**Stored data**
--------------------------------
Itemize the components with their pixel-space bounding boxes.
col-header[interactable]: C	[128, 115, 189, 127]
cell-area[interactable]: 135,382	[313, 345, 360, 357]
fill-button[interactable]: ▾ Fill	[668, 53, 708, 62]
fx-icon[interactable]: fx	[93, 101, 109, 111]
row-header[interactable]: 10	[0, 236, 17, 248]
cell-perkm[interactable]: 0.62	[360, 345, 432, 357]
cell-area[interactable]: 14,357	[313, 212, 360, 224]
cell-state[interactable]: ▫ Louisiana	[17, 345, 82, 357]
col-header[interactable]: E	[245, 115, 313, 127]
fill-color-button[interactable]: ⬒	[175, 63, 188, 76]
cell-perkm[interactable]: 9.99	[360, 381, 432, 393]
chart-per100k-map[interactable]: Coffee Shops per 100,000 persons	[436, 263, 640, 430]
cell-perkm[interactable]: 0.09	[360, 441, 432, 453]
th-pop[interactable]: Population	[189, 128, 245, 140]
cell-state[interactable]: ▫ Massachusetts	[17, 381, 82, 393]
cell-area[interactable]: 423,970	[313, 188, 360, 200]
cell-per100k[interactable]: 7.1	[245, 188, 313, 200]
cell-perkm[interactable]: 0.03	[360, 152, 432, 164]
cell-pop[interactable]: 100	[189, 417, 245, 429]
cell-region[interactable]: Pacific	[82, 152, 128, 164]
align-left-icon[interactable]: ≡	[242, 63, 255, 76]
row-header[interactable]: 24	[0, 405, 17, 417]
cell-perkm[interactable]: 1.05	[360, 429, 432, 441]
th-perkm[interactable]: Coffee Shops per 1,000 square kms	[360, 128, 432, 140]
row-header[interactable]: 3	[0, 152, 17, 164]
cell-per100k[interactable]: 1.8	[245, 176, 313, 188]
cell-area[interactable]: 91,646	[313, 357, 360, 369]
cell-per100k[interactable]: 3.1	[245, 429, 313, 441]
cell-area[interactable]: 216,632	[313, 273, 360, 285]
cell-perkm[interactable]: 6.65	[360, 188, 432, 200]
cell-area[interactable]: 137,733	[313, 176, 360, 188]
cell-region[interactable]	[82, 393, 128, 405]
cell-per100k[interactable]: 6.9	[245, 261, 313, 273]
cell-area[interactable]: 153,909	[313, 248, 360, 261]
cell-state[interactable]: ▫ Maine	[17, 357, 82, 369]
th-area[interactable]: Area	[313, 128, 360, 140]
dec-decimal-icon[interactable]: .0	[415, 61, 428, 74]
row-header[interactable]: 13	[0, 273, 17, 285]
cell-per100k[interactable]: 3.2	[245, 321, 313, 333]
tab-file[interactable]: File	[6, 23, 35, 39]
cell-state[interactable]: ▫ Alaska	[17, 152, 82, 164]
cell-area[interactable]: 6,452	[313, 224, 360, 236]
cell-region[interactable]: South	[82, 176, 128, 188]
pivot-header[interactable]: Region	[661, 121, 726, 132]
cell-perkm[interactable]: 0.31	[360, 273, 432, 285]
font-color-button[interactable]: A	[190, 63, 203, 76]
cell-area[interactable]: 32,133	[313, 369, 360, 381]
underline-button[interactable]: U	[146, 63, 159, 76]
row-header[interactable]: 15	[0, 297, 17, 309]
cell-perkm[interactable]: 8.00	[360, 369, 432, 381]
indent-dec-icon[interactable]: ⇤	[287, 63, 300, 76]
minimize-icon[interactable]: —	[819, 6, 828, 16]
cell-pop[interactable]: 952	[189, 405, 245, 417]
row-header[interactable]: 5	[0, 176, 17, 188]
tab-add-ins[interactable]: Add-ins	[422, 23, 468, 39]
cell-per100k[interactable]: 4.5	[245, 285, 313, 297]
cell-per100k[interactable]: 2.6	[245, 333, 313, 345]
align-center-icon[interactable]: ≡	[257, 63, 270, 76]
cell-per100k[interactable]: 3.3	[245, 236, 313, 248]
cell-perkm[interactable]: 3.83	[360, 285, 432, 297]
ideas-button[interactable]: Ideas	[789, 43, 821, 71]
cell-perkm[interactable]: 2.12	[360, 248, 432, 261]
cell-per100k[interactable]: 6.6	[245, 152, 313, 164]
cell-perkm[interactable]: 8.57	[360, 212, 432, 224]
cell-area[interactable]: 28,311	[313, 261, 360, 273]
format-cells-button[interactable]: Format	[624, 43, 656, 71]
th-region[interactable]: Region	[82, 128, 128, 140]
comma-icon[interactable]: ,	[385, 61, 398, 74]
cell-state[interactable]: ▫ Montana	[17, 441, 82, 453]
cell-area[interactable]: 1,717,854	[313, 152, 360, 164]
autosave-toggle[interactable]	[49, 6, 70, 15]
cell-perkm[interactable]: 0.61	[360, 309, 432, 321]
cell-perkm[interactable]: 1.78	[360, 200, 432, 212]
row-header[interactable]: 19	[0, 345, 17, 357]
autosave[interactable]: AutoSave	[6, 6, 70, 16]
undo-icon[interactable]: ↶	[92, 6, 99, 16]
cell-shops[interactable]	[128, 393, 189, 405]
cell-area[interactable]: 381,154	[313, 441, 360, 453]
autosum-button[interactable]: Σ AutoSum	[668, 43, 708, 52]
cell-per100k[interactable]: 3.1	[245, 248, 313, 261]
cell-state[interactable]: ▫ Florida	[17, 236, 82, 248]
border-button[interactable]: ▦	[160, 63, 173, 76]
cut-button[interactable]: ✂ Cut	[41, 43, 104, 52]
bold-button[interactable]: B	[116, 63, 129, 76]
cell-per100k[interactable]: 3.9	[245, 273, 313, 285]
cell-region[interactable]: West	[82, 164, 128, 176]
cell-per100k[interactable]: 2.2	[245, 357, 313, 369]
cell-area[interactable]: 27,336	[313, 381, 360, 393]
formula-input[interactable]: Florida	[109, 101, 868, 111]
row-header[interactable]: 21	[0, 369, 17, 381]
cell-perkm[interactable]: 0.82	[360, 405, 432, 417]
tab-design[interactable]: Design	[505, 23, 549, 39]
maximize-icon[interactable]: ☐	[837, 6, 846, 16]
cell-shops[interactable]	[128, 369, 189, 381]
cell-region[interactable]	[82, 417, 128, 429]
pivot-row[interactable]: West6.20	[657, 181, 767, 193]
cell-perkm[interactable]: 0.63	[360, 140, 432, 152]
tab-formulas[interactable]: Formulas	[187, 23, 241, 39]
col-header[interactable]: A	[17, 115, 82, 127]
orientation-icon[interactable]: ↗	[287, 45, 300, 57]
--------------------------------
**Exercise prompt**
Restate the entries above. Match them exactly.

**Finished task**
Itemize the components with their pixel-space bounding boxes.
col-header[interactable]: C	[128, 115, 189, 127]
cell-area[interactable]: 135,382	[313, 345, 360, 357]
fill-button[interactable]: ▾ Fill	[668, 53, 708, 62]
fx-icon[interactable]: fx	[93, 101, 109, 111]
row-header[interactable]: 10	[0, 236, 17, 248]
cell-perkm[interactable]: 0.62	[360, 345, 432, 357]
cell-area[interactable]: 14,357	[313, 212, 360, 224]
cell-state[interactable]: ▫ Louisiana	[17, 345, 82, 357]
col-header[interactable]: E	[245, 115, 313, 127]
fill-color-button[interactable]: ⬒	[175, 63, 188, 76]
cell-perkm[interactable]: 9.99	[360, 381, 432, 393]
chart-per100k-map[interactable]: Coffee Shops per 100,000 persons	[436, 263, 640, 430]
cell-perkm[interactable]: 0.09	[360, 441, 432, 453]
th-pop[interactable]: Population	[189, 128, 245, 140]
cell-state[interactable]: ▫ Massachusetts	[17, 381, 82, 393]
cell-area[interactable]: 423,970	[313, 188, 360, 200]
cell-per100k[interactable]: 7.1	[245, 188, 313, 200]
cell-perkm[interactable]: 0.03	[360, 152, 432, 164]
cell-pop[interactable]: 100	[189, 417, 245, 429]
cell-region[interactable]: Pacific	[82, 152, 128, 164]
align-left-icon[interactable]: ≡	[242, 63, 255, 76]
row-header[interactable]: 24	[0, 405, 17, 417]
cell-perkm[interactable]: 1.05	[360, 429, 432, 441]
th-perkm[interactable]: Coffee Shops per 1,000 square kms	[360, 128, 432, 140]
row-header[interactable]: 3	[0, 152, 17, 164]
cell-per100k[interactable]: 1.8	[245, 176, 313, 188]
cell-area[interactable]: 91,646	[313, 357, 360, 369]
cell-per100k[interactable]: 3.1	[245, 429, 313, 441]
cell-area[interactable]: 216,632	[313, 273, 360, 285]
cell-perkm[interactable]: 6.65	[360, 188, 432, 200]
cell-area[interactable]: 137,733	[313, 176, 360, 188]
cell-region[interactable]	[82, 393, 128, 405]
cell-per100k[interactable]: 6.9	[245, 261, 313, 273]
cell-area[interactable]: 153,909	[313, 248, 360, 261]
cell-state[interactable]: ▫ Maine	[17, 357, 82, 369]
th-area[interactable]: Area	[313, 128, 360, 140]
dec-decimal-icon[interactable]: .0	[415, 61, 428, 74]
row-header[interactable]: 13	[0, 273, 17, 285]
cell-per100k[interactable]: 3.2	[245, 321, 313, 333]
tab-file[interactable]: File	[6, 23, 35, 39]
cell-state[interactable]: ▫ Alaska	[17, 152, 82, 164]
cell-area[interactable]: 6,452	[313, 224, 360, 236]
cell-region[interactable]: South	[82, 176, 128, 188]
pivot-header[interactable]: Region	[661, 121, 726, 132]
cell-perkm[interactable]: 0.31	[360, 273, 432, 285]
font-color-button[interactable]: A	[190, 63, 203, 76]
cell-area[interactable]: 32,133	[313, 369, 360, 381]
underline-button[interactable]: U	[146, 63, 159, 76]
row-header[interactable]: 15	[0, 297, 17, 309]
cell-perkm[interactable]: 8.00	[360, 369, 432, 381]
indent-dec-icon[interactable]: ⇤	[287, 63, 300, 76]
minimize-icon[interactable]: —	[819, 6, 828, 16]
cell-pop[interactable]: 952	[189, 405, 245, 417]
row-header[interactable]: 5	[0, 176, 17, 188]
tab-add-ins[interactable]: Add-ins	[422, 23, 468, 39]
cell-per100k[interactable]: 4.5	[245, 285, 313, 297]
cell-per100k[interactable]: 2.6	[245, 333, 313, 345]
align-center-icon[interactable]: ≡	[257, 63, 270, 76]
cell-per100k[interactable]: 3.3	[245, 236, 313, 248]
cell-perkm[interactable]: 3.83	[360, 285, 432, 297]
ideas-button[interactable]: Ideas	[789, 43, 821, 71]
cell-perkm[interactable]: 2.12	[360, 248, 432, 261]
cell-per100k[interactable]: 6.6	[245, 152, 313, 164]
cell-perkm[interactable]: 8.57	[360, 212, 432, 224]
cell-area[interactable]: 28,311	[313, 261, 360, 273]
format-cells-button[interactable]: Format	[624, 43, 656, 71]
th-region[interactable]: Region	[82, 128, 128, 140]
comma-icon[interactable]: ,	[385, 61, 398, 74]
cell-state[interactable]: ▫ Montana	[17, 441, 82, 453]
cell-area[interactable]: 1,717,854	[313, 152, 360, 164]
autosave-toggle[interactable]	[49, 6, 70, 15]
cell-perkm[interactable]: 0.61	[360, 309, 432, 321]
cell-perkm[interactable]: 1.78	[360, 200, 432, 212]
row-header[interactable]: 19	[0, 345, 17, 357]
autosave[interactable]: AutoSave	[6, 6, 70, 16]
undo-icon[interactable]: ↶	[92, 6, 99, 16]
cell-shops[interactable]	[128, 393, 189, 405]
cell-area[interactable]: 381,154	[313, 441, 360, 453]
autosum-button[interactable]: Σ AutoSum	[668, 43, 708, 52]
cell-per100k[interactable]: 3.1	[245, 248, 313, 261]
cell-state[interactable]: ▫ Florida	[17, 236, 82, 248]
border-button[interactable]: ▦	[160, 63, 173, 76]
cut-button[interactable]: ✂ Cut	[41, 43, 104, 52]
bold-button[interactable]: B	[116, 63, 129, 76]
cell-per100k[interactable]: 3.9	[245, 273, 313, 285]
cell-region[interactable]: West	[82, 164, 128, 176]
cell-per100k[interactable]: 2.2	[245, 357, 313, 369]
cell-area[interactable]: 27,336	[313, 381, 360, 393]
formula-input[interactable]: Florida	[109, 101, 868, 111]
row-header[interactable]: 21	[0, 369, 17, 381]
cell-perkm[interactable]: 0.82	[360, 405, 432, 417]
tab-design[interactable]: Design	[505, 23, 549, 39]
maximize-icon[interactable]: ☐	[837, 6, 846, 16]
cell-shops[interactable]	[128, 369, 189, 381]
cell-region[interactable]	[82, 417, 128, 429]
pivot-row[interactable]: West6.20	[657, 181, 767, 193]
cell-perkm[interactable]: 0.63	[360, 140, 432, 152]
tab-formulas[interactable]: Formulas	[187, 23, 241, 39]
col-header[interactable]: A	[17, 115, 82, 127]
orientation-icon[interactable]: ↗	[287, 45, 300, 57]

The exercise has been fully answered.